J. Sch., Washington, im November

Eine halbe Stunde vor dem in der deutschen Botschaft arrangierten Herrenessen mit Dean Rusk mußte sich Außenminister Gerhard Schröder am Montagabend mit hohem Fieber ins Bett legen: Folge einer Pockenimpfung vom 14. Oktober. Die Gespräche mit den amerikanischen Kabinettsmitgliedern mußten unterbrochen werden.

Schröders erste Unterhaltungen mit Rusk, seinem Vertreter George Ball und dem Handelsbeauftragten Herter hatten sich in einer unwirklichen Atmosphäre abgespielt. Obgleich die gemischte Atomstreitmacht MLF nicht im Mittelpunkt der Beratungen stand, drehte sich dennoch fast alles um sie. Der in Texas weilende Präsident Johnson hat noch immer keine endgültige Stellung bezogen; er tastet sich vorsichtig an eine Begegnung mit General de Gaulle im nächsten Jahr heran, um die tieferen Ursachen der französich-amerikanischen Meinungsverschiedenheiten zu ergründen. Bis dahin will sich Johnson nicht unwiderruflich auf das Projekt festlegen, in dem de Gaulle einen Ausdruck der "amerikanischen Herrschaft über Europa" sieht und an dem er die definitive militärpolitische Bindung der Bundesrepublik an die Vereinigten Staaten befürchtet. Nur wenn mit de Gaulle kein Einverständnis zu erzielen ist, würde auch Johnson den MLF-Plan mit der Bundesrepublik, England, Italien und den anderen Interessenten in Angriff nehmen – gleich wie Frankreich reagiert.

In die Besprechungen Schröders mit Rusk platzte dann auch noch die Kunde von der Stellungnahme des britischen Premiers Harold Wilson zur MLF im Unterhaus. Dies war gewiß kein sehr ermutigendes Signal. Zwar ließ Wilson die Tür offen für eine endgültige Entscheidung Großbritanniens, aber er schraubte seine Anforderungen für die Gespräche mit Johnson im Dezember so hoch, daß sie mit den bisherigen Vorstellungen von der gemischten Atomstreitmacht kaum noch etwas gemein haben. Die einzige für die USA frohe Kunde ist, daß Großbritannien alles, was es noch an nationaler Atommacht besitzt, in einen übergeordneten atlantischen Verband einbringen will, sofern auch die Amerikaner an eine wirkliche Teilung der nuklearen Verantwortung denken und einen Teil ihrer strategischen Kräfte beisteuern.

Schröders Gespräche drehten sich in dieser Sache im Kreis; er und die Amerikaner konnten sich gegenseitig versichern, wie schön es doch wäre, mit der ursprünglichen MLF-Konzeption voranzugehen. Doch beide Seiten wußten, daß es so nicht geht, wenn zu dem ganz anders motivierten Widerstand de Gaulles auch noch der Harold Wilsons kommt. Undenkbar erscheint in Washington jedenfalls eine Verwirklichung des ursprünglichen Planes gegen den erklärten Widerstand Englands und Frankreichs.

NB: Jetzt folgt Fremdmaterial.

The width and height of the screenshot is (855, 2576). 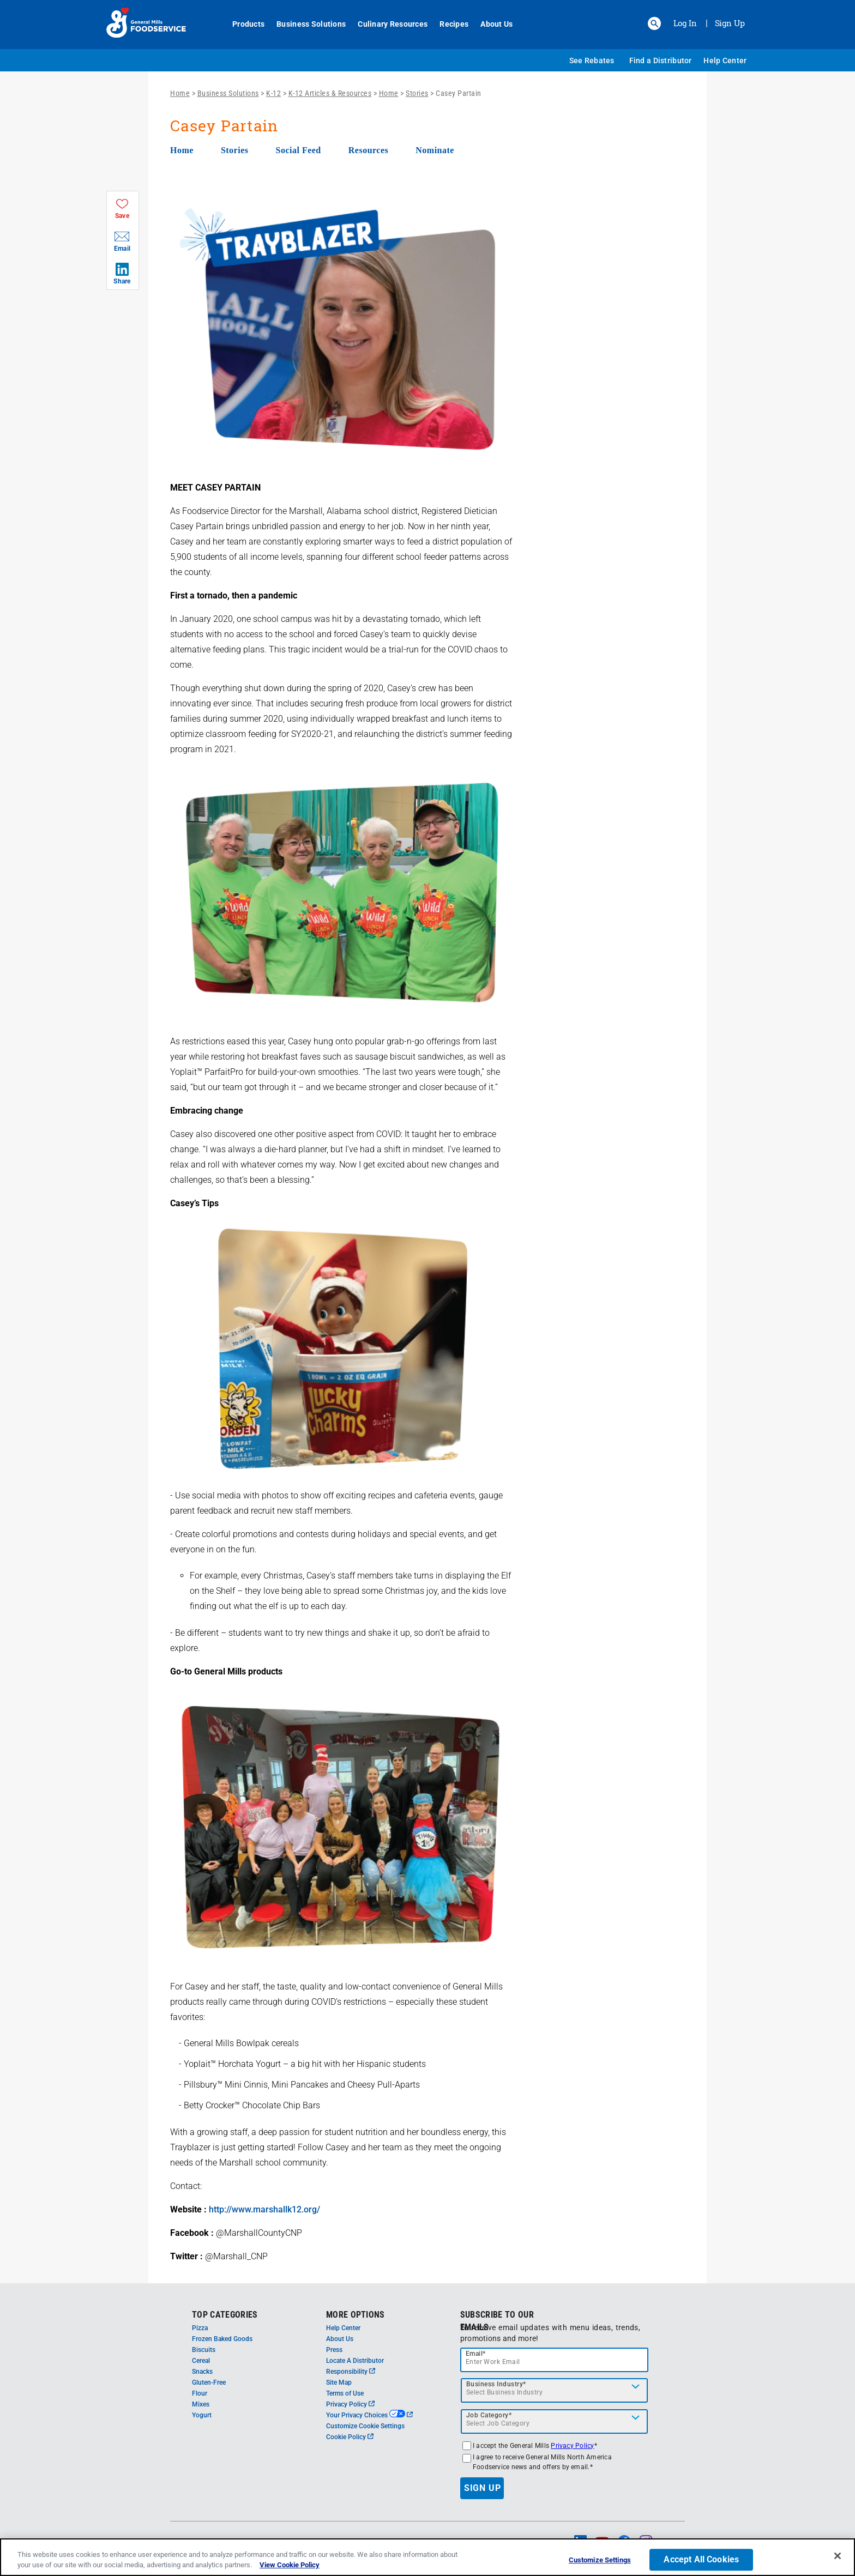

Im leeren Raum blieben auch die Gedanken, die Schröder im State Department mit Rusk zur Wiederbelebung der Diskussion um Deutschland mit den Sowjets ventilierte. Der Bundesaußenminister denkt daran, wenn schon nicht den substantiellen, so doch den prozeduralen Teil des Problems zu aktivieren: Die Amerikaner sollen die Russen in jedem Gespräch auf die Reaktivierung eines Viermächtegremiums und einer ständigen Konferenz der stellvertretenden Außenminister ansprechen. Da es der Führungswechsel in Moskau den Amerikanern aber geraten sein läßt, vorläufig keine neuen Vorschläge so komplizierter Art heranzutragen, wird es bei dieser gutgemeinten Absicht bleiben.

Schröder hatte sich gegen Pocken impfen lassen, weil das für die Einreise nach Amerika in Abständen von drei Jahren vorgeschrieben ist. Gerade dies aber führte zu seiner Erkrankung. Man spürt die fatale Analogie zum MLF-Projekt: Es soll der NATO Heilung und Schutz bringen, doch steigert es vorläufig nur die Temperatur des atlantischen Patienten. Viele wünschen sich eine Radikalkur, einen transatlantischen Bilateralismus zwischen Amerika und jenen Partnern, die sich auf seine Macht verlassen wollen. Schröder, daran ist kein Zweifel, würde diese Radikalkur mitmachen.